Initially chartered as the Governor and Company of Merchants of London Trading into the East Indies, the British East India Company (EIC) was founded on the last day of 1600. The company was granted a “royal charter” by Queen Elizabeth I, which gave it a monopoly on trade with the East Indies. South and Southeast Asia had poor relations with the region. Other countries established similar companies throughout the 17th century; the Netherlands established the Dutch East India Company in 1602, followed by France with the French East India Company, and Sweden with the Swedish East India Company.
Why Was the East India Company Founded?
Spices were indispensable and valuable consumer goods in those days. The first voyage of the British East India Company was made in 1601 to the islands of Sumatra and Java, where black pepper was produced. Four shiploads of crew members fought hard to barter England’s woolen products for black pepper. But in the region’s hot and tropical climate, there was little need for these products. So, during the expedition, James Lancaster captured a Portuguese ship and used its cargo of gold, silver, and Indian fabrics to buy 500 tons of black pepper. Before returning to England, Lancaster set up the first clearinghouse, or “factory,” in Banten, Java. The company organized two more trading voyages to Banten for the next nine years.
The British soon realized that Indian cotton had more barter power than English wool and established factories in India.

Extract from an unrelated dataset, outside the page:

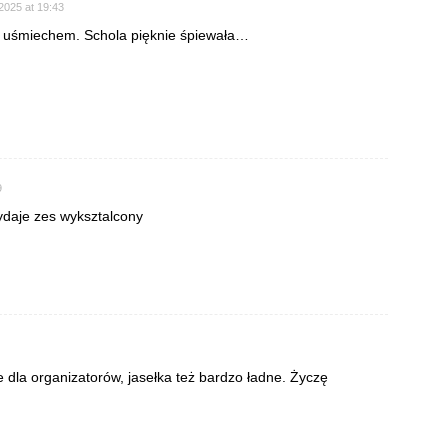
2025 at 19:43
 z uśmiechem. Schola pięknie śpiewała…
9
wydaje zes wyksztalcony
e dla organizatorów, jasełka też bardzo ładne. Życzę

The first of these Indian factories was established in 1615 in Surat, on the northwest coast of India, then ruled by the Mughal Empire. By 1690, the company had established trading centers along the west and east coasts of the country.
Among them, Madras, Calcutta, and Bombay became the most prominent, eventually turning into the main trading centers of the British colony. The East India Company protected its stations with its military force.
After the Battle of Plassey in 1757, which ended French colonial claims on India, the British East India Company started to put pressure on local governments. By 1833, the company had the power to rule over a very large area of India.
North American Independence
The East India Company had been trading regularly with China since 1699. Over the next century, tea became a popular drink in England and thus a lucrative commodity. In the 18th century, the demand for tea was growing in Europe, but China was unwilling to exchange this commodity for Western goods. China’s Manchu emperor Qianlong made this clear in a letter to King George III: “I set no value on objects strange or ingenious, and have no use for your country’s manufactures.” China thus expressed its willingness to be paid in silver ingots.
The British East India Company had a monopoly on tea imports to Britain, but smuggling was rampant due to high taxes on tea, and silver became increasingly difficult to obtain. In 1773, war and famine in India, coupled with the economic downturn in Europe, brought the East India Company to the point of collapse. To avoid this, the British government passed the “Tea Act” of 1773. The company could now sell its tea directly to the United States of America with a lower customs duty.
This outraged the colonists. Because the East India Company had already caused local merchants to undercut prices. In 1773, 342 crates of tea belonging to the East India Company were dumped into the sea in Boston Harbor. This protest is known as the Boston Tea Party. This seemingly small protest became the spark of the American Revolution, and eventually 13 British colonies in North America declared independence and formed the United States of America.
Even as the colonists began to make their own treaties with China, the East India Company maintained its monopoly on Britain’s trade with the East. However, it was becoming increasingly difficult to find the silver that the Chinese demanded in exchange for tea. In response, Chinese merchants began to be given Indian opium as barter. This illegal drug began to be smuggled into China.
In the early 19th century, some people in Britain started to feel uncomfortable with the company’s control of trade with the East while ruling over large parts of India. This giant company was controlling a private army of 260,000 men, twice the size of the many present-day armies. In their eyes, the company’s tea merchants were turning into the governors of British India.
The British government took note of this situation in China and terminated the company’s trading rights in 1833. However, British India would still be administered by the company on behalf of the Crown. Because the company was no longer dependent on tea from China as it brought tea seedlings from China to India. Soon, an Indian tea industry began to develop, and the Chinese monopoly on tea collapsed. However, all was not well on the subcontinent either. The Indian Rebellion, which arose from the company’s armed Indian forces, paved the way for Indian independence and prompted the British government to nationalize the company in 1857. The Government of India Act of 1858 allowed the British Crown to take full control of India, marking the foundation of the British Raj.
The first international company in history, the British East India Company, helped lay the foundation for British rule on the Indian subcontinent while shaping the global economy by trading herbal goods such as spices, cotton, tea, and opium for nearly 300 years before officially dissolving in 1874. The company had accumulated £12 million in wealth in 1805, which is around £1.15 billion as of 2022.
Sources:
- Chaudhuri, K. N. (1965). The English East India Company: The Study of an Early Joint-Stock Company, 1600–1640. London: Cass.
- Chaudhuri, K. N. (1978). The Trading World of Asia and the English East India Company, 1660–1760. Cambridge, UK: Cambridge University Press. ISBN 978-0-521-21716-3.